Focus then transitioned to weight scale operation, and how that would incorporate into the overall project. An analog to digital converter (ADC) and I2C shield were purchased from ControlEverything.com.
The ADC was to convert the analog voltage from the weight scale load cell to digital voltage:
This digital voltage was to be input into the photon via the I2C shield. The positive strain gauge output (green wire), and negative strain gauge output (white wire) were connected to two of the ADC's analog inputs. The strain gauge was powered externally by the scale's original AA batteries through the breadboard:
The code to be used for converting the analog load cell results into a usable digital readout by the ADC was obtained from the community library ADAFRUIT_ADS1X15 through the Particle IDE. After numerous attempts, followed by further research into load cell/ADC interfacing, it was determined that the signals generated by the load cell compression were too small for the ADS 1115 to be properly utilized. Attempts were made to utilize the Comparator, Differential, and Single-Ended versions of the code, but none were successful in returning useful counts to the digital inputs of P1.
In an attempt to demonstrate a proof-of-concept for the design, the outputs of the load cell were connected to the analog inputs of P1. The variables "analogvalue1" and "analogvalue2" corresponded to the A0 and A1 pins, respectively.
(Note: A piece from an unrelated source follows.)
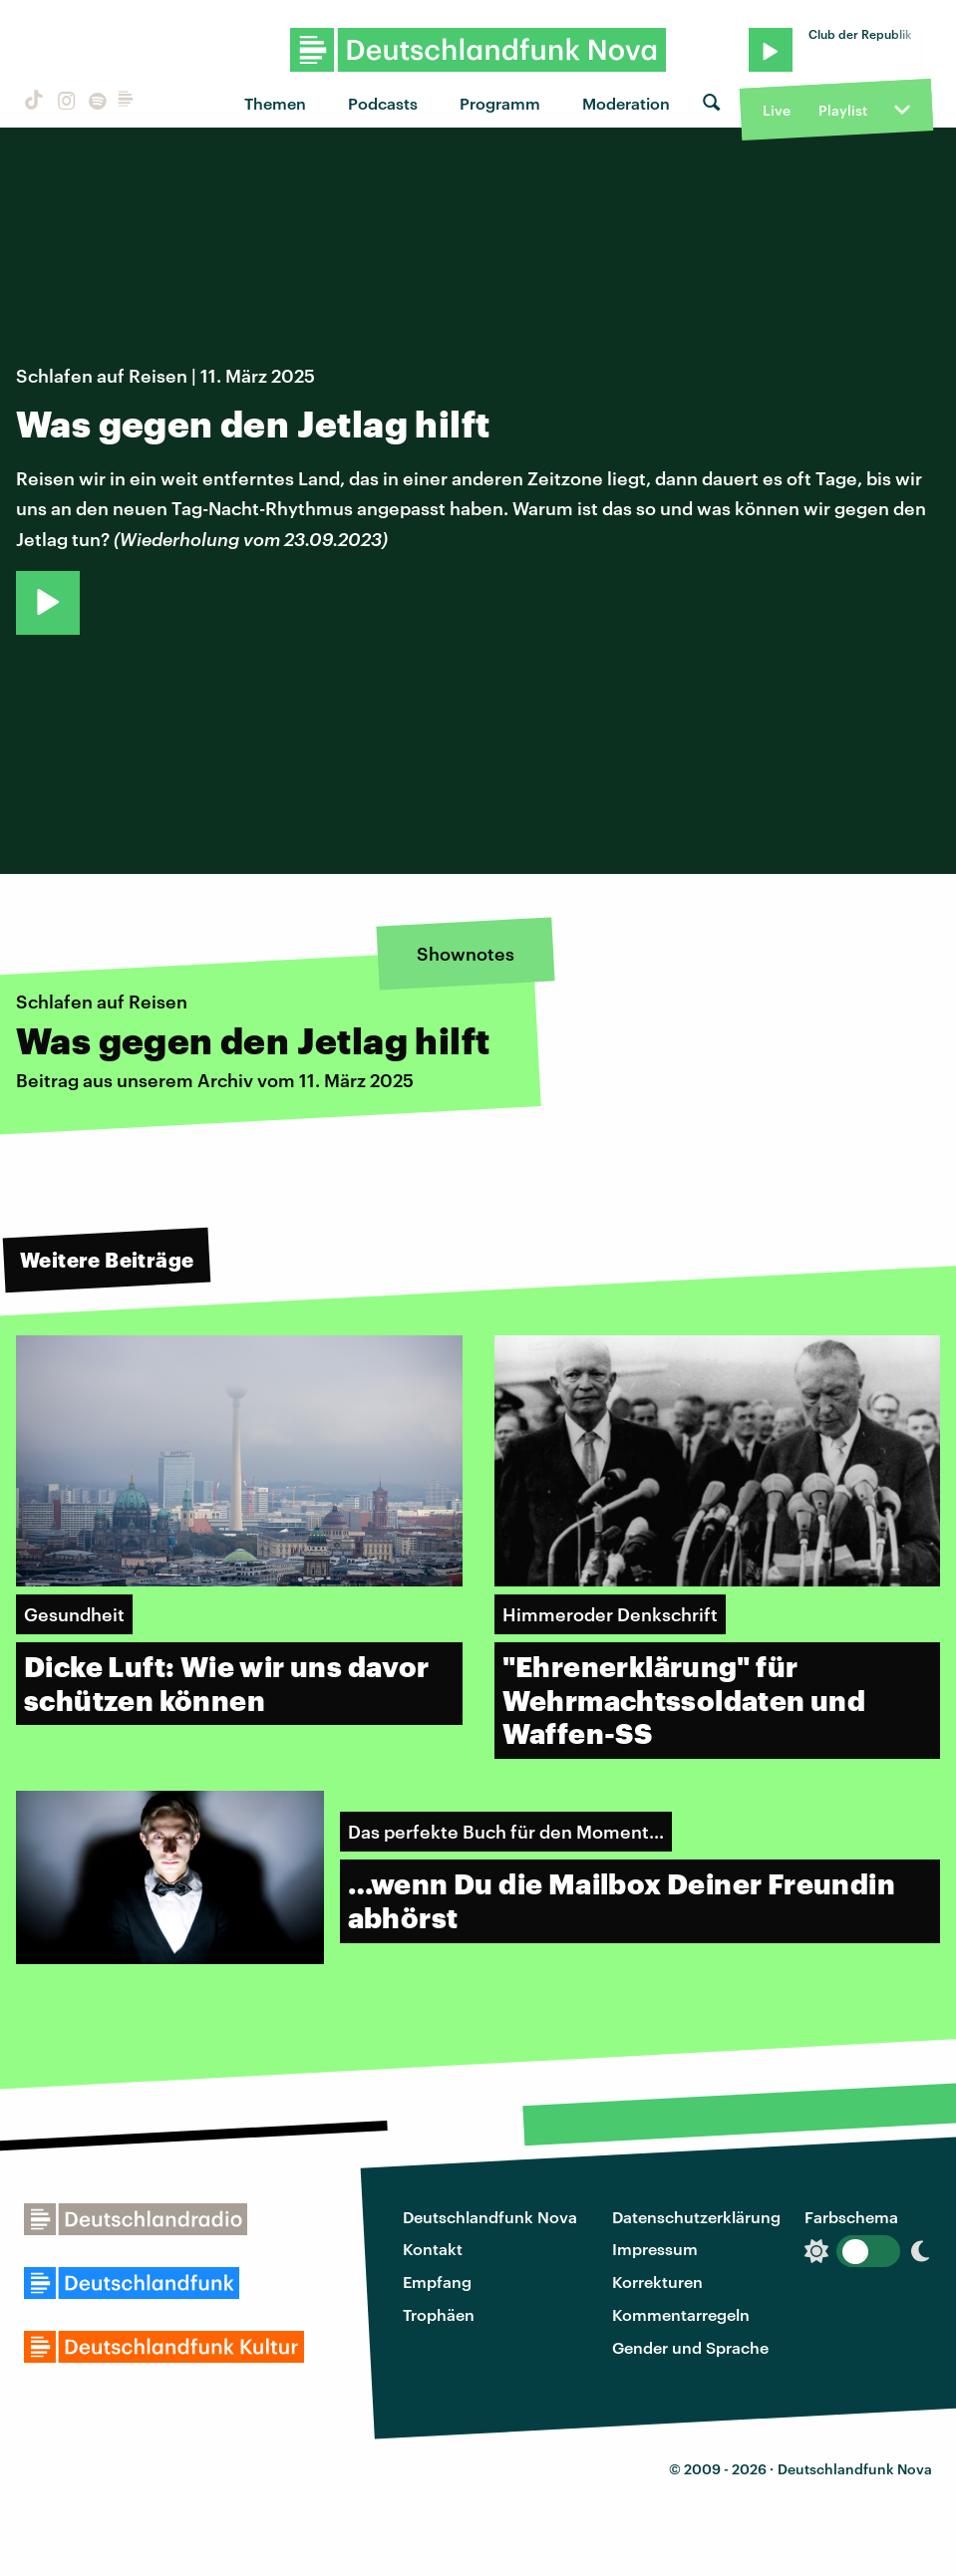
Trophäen (439, 2314)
The difference between the A0 and A1 readings was set as "analogdiff", and load on the cell was incrementally increased to determine if load variations could be sensed:
As shown in the video above, increasing loads produced measurable results, albeit not at a fine enough resolution to meet project objectives. If the above video is placed in Fullscreen, the average "analogdiff" value can be observed changing from 1.2 with an unloaded scale to -2 with one book, -6 with two books, and peaking at -6.5 with three books.
In an attempt to produce a usable signal at smaller load variations, an LM358 Op-Amp was used to process the output signal from the load cell. While highly sensitive to load variations, the LM358-processed signal was ultimately too corrupted by noise to provide usable data on load variations.
Simultaneously, coding work was being attempted to operate the servo via mobicle.io. Functions were added to the code to allow for "on" and "off" buttons to cue the servo from a telephonic mobile device. Unfortunately, the coding never moved beyond any errors when verified or attempted flashing. The combination of these issues and the scope of details to be addressed regarding load cell signal processing resulted in the search for a more reliable method of implementation.
This method involved utilizing the If This, Then That (IFTTT) website to set specific dates and times the servo was to be in operation for a specified degree of rotation. The event "Feed Dog" was added to a Google Calendar. Linking an IFTTT applet to this calendar causes an event to be published to the Particle cloud within fifteen minutes of the even occurring. Subscribing to the event signals P1 to execute the servo operation, while P2 registers the event and plots it as a data point on a simple graph on thingspeak.com.